— What the task asks —
Which of the lines below contain the string "back"? Copy each one.

[Page segmentation data]
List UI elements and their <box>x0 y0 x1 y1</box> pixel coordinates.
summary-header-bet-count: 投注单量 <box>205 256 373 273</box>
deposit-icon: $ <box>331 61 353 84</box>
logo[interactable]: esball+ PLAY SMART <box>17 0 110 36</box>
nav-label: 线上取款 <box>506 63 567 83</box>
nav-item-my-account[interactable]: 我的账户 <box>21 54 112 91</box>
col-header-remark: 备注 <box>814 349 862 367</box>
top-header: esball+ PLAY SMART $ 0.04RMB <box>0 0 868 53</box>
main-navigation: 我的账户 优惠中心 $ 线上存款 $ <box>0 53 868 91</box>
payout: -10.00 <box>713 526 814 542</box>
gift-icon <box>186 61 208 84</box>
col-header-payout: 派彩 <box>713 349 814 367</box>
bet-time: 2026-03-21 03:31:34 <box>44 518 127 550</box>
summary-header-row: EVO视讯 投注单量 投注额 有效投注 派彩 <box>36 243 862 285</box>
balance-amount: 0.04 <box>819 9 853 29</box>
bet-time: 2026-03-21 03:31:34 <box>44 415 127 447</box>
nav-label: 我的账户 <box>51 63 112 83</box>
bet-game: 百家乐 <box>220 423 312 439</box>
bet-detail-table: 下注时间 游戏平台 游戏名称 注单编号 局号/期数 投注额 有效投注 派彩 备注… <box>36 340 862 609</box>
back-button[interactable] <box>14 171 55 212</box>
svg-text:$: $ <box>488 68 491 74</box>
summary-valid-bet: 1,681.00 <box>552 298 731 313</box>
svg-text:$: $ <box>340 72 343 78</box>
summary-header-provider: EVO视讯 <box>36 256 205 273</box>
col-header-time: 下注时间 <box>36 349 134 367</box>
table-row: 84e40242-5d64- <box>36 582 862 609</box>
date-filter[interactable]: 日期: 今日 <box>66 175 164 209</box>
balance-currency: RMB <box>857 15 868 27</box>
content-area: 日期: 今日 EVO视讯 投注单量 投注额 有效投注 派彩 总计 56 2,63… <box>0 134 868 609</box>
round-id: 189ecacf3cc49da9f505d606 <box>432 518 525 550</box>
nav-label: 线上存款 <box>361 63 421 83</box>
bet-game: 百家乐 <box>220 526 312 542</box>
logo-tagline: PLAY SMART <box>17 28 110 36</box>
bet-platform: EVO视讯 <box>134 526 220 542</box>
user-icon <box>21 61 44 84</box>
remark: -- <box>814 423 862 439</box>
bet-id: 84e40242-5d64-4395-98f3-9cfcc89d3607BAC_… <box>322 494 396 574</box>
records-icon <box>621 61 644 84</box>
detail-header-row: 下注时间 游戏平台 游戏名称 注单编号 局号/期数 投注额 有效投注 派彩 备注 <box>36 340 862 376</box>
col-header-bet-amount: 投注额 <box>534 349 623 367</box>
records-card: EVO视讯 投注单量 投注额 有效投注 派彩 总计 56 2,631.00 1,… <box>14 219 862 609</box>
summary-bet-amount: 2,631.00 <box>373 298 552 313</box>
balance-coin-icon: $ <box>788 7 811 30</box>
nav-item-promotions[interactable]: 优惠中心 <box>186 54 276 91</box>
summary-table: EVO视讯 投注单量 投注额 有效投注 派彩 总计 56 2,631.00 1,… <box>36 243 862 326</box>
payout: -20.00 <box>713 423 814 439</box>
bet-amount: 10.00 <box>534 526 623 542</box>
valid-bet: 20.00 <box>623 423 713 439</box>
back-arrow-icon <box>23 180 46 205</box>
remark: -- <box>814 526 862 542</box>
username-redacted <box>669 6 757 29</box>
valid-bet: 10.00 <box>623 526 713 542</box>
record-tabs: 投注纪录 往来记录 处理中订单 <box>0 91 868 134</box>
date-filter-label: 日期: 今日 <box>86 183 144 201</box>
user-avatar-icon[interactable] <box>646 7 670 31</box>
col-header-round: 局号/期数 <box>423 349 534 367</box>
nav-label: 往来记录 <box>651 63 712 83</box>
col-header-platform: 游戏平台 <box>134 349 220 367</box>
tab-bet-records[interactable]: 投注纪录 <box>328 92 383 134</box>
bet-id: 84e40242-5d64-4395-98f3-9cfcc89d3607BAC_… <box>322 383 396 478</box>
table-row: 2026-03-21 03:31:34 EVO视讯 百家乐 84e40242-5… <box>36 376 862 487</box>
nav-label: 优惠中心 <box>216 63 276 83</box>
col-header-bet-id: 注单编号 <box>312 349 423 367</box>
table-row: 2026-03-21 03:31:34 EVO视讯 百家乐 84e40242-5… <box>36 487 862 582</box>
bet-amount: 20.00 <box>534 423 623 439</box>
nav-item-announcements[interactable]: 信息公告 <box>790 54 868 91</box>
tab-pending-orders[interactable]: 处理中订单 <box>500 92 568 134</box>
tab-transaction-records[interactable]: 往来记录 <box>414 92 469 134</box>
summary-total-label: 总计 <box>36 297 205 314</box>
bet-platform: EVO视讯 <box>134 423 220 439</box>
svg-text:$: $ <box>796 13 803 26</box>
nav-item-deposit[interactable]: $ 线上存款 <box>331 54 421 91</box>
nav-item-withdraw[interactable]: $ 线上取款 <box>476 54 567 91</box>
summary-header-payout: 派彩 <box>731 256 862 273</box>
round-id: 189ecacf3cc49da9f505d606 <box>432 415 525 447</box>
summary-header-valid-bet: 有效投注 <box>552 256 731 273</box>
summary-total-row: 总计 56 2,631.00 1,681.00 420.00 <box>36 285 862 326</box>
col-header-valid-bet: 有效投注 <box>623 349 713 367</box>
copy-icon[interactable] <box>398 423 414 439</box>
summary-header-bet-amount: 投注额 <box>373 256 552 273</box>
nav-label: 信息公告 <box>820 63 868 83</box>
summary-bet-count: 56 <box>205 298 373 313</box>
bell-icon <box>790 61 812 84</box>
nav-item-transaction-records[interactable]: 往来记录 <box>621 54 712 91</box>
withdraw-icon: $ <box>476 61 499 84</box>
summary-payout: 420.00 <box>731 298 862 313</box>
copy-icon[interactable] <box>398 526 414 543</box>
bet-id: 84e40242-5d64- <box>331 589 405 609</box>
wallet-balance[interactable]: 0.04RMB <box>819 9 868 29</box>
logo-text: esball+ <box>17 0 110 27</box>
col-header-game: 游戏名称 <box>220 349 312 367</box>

— Answer for this exercise —
back-button[interactable] <box>14 171 55 212</box>
back-arrow-icon <box>23 180 46 205</box>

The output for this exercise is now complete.